_Problem details_
The answer must be every line of the records in which the string "Vila" appears.

_Dataset entries_
##########

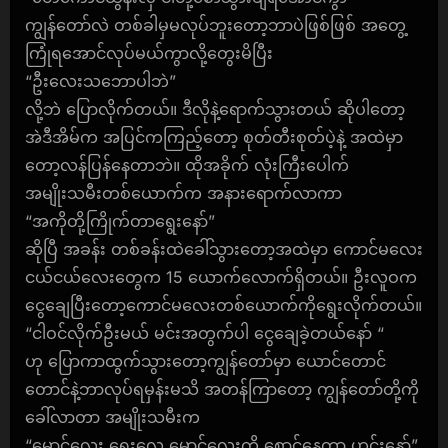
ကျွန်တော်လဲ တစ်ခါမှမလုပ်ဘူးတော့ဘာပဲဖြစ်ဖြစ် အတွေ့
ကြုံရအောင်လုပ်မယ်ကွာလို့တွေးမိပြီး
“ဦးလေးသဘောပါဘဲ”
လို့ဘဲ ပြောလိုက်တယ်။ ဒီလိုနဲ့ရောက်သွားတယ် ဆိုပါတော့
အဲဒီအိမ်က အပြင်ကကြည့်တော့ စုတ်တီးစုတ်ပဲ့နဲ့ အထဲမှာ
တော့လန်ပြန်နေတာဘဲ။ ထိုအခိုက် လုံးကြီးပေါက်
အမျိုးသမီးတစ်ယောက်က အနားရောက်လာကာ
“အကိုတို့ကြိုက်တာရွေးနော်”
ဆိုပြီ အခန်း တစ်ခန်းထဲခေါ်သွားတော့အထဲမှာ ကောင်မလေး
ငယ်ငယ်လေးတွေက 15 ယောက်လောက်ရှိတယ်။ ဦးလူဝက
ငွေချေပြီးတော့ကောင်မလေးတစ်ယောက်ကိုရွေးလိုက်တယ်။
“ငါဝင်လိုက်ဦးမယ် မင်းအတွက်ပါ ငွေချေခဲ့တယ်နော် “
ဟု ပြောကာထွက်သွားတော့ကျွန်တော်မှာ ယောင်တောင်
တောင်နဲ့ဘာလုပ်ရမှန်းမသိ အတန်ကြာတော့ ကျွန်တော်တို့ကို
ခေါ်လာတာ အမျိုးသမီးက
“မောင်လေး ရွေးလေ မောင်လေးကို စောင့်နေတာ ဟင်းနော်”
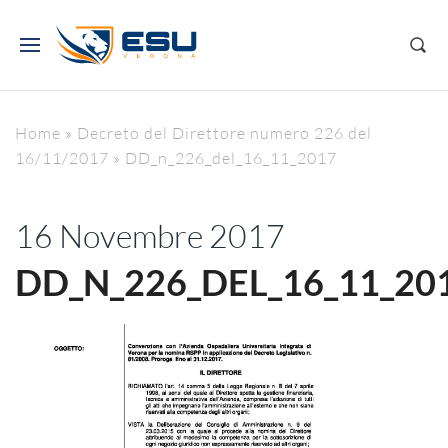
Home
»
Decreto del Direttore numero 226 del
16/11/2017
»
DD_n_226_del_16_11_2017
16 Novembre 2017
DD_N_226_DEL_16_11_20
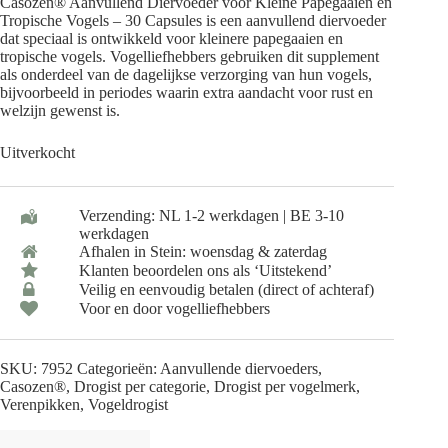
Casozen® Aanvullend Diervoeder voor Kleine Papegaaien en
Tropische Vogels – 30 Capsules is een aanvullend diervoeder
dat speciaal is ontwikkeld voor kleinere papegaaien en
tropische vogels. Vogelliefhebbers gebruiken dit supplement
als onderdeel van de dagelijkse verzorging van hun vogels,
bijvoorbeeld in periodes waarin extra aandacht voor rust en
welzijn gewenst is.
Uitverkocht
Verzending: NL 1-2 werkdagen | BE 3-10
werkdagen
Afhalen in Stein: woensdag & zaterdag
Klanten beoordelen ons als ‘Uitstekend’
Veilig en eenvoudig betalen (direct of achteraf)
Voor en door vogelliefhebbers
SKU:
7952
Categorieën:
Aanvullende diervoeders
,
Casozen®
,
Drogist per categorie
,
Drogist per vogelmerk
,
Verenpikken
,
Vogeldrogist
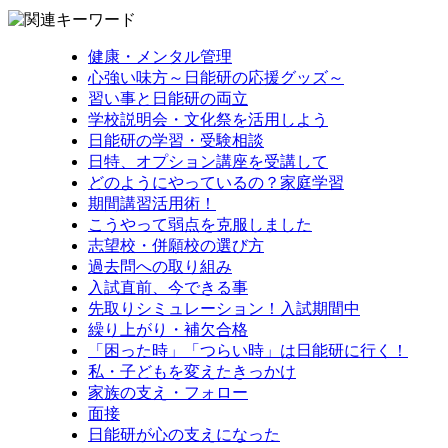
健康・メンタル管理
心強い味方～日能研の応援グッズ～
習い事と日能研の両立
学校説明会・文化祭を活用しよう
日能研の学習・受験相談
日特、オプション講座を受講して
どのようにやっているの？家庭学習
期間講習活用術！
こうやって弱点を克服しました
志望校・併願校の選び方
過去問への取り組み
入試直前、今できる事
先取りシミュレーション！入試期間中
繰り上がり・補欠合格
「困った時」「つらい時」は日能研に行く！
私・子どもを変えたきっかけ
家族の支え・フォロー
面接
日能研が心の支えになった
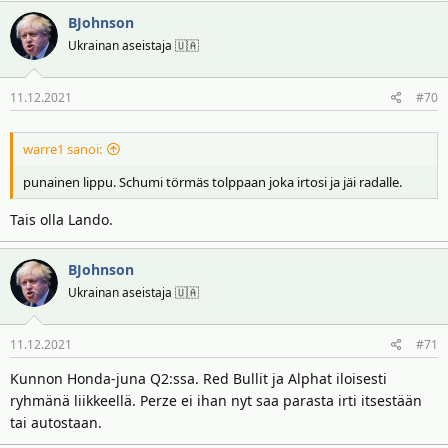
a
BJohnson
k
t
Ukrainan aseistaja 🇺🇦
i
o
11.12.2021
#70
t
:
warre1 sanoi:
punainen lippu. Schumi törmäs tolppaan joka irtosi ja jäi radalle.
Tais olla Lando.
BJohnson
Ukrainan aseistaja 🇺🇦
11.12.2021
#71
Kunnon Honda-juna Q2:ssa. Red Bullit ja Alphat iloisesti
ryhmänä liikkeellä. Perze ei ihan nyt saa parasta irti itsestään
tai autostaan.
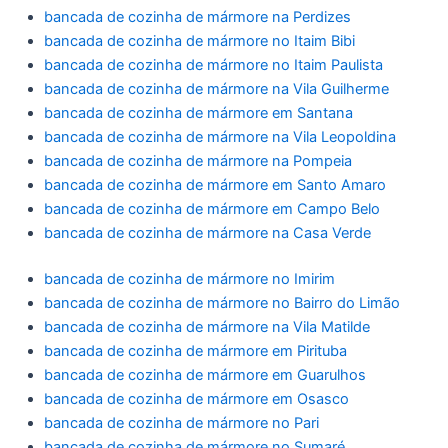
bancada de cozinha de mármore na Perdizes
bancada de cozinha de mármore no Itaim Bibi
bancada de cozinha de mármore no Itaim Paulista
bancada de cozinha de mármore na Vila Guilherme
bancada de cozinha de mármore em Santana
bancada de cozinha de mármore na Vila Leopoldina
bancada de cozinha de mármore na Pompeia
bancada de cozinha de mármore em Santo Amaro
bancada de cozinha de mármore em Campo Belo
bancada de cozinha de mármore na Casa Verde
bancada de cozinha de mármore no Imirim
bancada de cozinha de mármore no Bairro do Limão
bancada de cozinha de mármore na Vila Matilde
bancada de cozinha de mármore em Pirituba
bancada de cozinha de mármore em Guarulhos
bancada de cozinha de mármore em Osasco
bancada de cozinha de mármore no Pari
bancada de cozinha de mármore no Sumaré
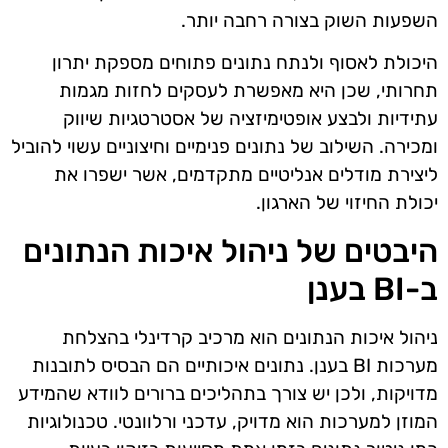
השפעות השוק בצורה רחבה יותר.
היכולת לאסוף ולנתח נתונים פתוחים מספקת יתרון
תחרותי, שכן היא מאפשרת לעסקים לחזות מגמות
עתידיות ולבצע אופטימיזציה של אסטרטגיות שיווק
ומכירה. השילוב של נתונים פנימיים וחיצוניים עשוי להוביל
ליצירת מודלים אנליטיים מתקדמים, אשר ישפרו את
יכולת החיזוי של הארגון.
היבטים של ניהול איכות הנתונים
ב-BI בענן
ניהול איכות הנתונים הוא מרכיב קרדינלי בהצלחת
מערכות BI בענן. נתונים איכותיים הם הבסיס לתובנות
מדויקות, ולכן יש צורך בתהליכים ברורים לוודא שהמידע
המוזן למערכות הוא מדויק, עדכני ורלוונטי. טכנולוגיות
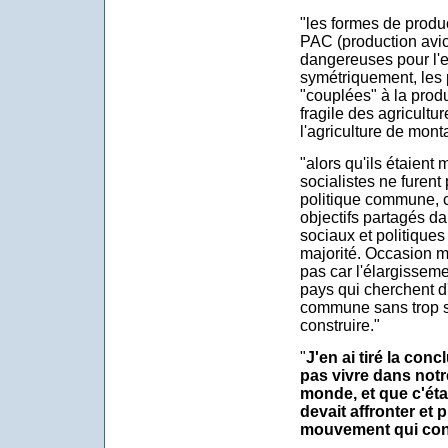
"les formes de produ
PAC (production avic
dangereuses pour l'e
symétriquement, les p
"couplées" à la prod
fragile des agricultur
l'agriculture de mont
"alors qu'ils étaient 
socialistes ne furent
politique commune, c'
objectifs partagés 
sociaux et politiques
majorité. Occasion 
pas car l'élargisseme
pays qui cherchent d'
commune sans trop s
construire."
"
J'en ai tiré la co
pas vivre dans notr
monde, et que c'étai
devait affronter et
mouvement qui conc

##########

_Solution to this exercise_
bancada de cozinha de mármore na Vila Guilherme
bancada de cozinha de mármore na Vila Leopoldina
bancada de cozinha de mármore na Vila Matilde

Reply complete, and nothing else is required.